Jiang Zemin got into power in the first place because of the massacre. If they can manufacture another one in Hong Kong, that would be a huge blow to Xi Jinping. Xi would become the face of whatever happens in Hong Kong. He would have to clean all that up, and that would make it harder for him to continue going after his political enemies.
And if Xi is destabilized enough, it could even be a chance for Jiang’s faction to regain power. Hong Kong is becoming a powder keg and this might have been an attempt to throw the match that would set it off. And if the people of Hong Kong aren’t careful, they could be playing right into the hands of some pretty bad guys.
This decision by the NPC, may not have come from Xi. I’m not saying Xi is a good guy. I just don’t think we’ve had a chance to see his true colors. He’s been holding his cards so close to his chest, they’re practically under his ribcage. After all, no one predicted that he was going to go all out against his enemies like this before he came to power. If they had, he would never have gotten power in the first place.
I’m also not saying don’t protest the decision by the NPC. But I think it would be better to specifically target the guys really behind the decision: Jiang Zemin’s faction. And when Zhang Dejiang is inevitably purged and someone new is the head of the NPC, maybe things might be different for Hong Kong.
Meanwhile, Xi is also trying to expand his influence over the military. The hawkish, warmongering extremist faction of the Party is going nuts, aggressively inflaming territorial disputes.
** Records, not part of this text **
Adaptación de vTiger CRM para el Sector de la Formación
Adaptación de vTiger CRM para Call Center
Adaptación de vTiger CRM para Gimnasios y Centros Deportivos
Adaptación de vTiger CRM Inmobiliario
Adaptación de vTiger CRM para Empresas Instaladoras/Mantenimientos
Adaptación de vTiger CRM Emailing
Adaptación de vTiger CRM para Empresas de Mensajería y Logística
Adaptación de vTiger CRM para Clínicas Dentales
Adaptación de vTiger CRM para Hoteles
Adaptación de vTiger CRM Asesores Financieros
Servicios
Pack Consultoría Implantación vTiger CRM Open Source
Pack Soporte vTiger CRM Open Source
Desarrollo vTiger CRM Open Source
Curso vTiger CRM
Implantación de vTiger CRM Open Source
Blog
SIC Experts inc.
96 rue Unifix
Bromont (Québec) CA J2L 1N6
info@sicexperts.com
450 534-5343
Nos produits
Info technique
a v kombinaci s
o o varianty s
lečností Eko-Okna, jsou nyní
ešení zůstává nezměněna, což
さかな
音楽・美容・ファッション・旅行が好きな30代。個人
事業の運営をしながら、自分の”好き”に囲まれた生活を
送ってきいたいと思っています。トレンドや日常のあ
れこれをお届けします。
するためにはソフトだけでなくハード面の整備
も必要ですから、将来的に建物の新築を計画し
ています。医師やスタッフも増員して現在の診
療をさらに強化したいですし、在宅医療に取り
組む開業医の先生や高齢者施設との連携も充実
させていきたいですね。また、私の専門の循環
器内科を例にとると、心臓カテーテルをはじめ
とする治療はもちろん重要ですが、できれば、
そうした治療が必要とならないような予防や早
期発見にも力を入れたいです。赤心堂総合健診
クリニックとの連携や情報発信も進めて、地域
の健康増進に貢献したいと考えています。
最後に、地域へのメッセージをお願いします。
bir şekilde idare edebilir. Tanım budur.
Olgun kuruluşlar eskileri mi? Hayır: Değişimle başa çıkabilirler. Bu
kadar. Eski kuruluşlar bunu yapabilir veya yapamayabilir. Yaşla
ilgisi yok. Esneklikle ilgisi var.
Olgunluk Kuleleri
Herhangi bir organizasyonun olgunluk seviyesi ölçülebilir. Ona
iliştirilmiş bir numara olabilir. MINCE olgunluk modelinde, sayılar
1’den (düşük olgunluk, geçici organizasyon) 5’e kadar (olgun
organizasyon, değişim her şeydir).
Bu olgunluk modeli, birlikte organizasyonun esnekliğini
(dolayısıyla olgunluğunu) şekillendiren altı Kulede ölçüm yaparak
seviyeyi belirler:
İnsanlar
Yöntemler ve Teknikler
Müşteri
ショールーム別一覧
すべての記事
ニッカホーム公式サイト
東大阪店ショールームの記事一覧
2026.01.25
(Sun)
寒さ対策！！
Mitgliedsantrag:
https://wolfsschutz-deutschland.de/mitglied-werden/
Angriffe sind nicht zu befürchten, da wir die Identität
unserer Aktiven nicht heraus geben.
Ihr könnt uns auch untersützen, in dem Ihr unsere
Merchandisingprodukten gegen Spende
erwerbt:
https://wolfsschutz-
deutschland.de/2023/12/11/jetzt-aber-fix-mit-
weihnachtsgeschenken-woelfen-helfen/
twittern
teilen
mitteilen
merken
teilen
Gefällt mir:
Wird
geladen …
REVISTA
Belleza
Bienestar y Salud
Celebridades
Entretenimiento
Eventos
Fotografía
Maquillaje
The result is that they’ve managed to push even communist Vietnam so far, that there’s talk of allying with the United States against China. Think about that. Vietnam might ally with the United States against China!
Could it be Xi is letting this side of the Party overextend itself, so he can say, “You guys messed up big time.” Then Xi can easily take greater control of China’s military without having to do any of the kind of political purging he’s been doing with the domestic security forces. Xi is close to having the kind of power that no one has had in China since Deng Xiaoping or maybe even Mao. There’s already a growing personality cult around him.
And there’s potentially a fortune on the line. Jiang’s faction controlled China’s domestic security forces for almost a decade. In 2012 alone, the budget for China’s vast network of police, military police, and secret police was $124 billion, which is $10 billion more than the Army’s budget. If these guys were corrupt, which I think we can safely assume, a lot of that money was probably siphoned off and stashed away. That’s a lot of money to go around if Jiang’s faction falls.
So far in this power struggle, Xi Jinping has been winning left and right. But all that could unravel if Hong Kong turns into a warzone. So to anyone reading in Hong Kong—be careful! At the risk of sounding a little Lord of the Ringsy, there are sinister forces bent against you. But I don’t think you needed me to tell you that.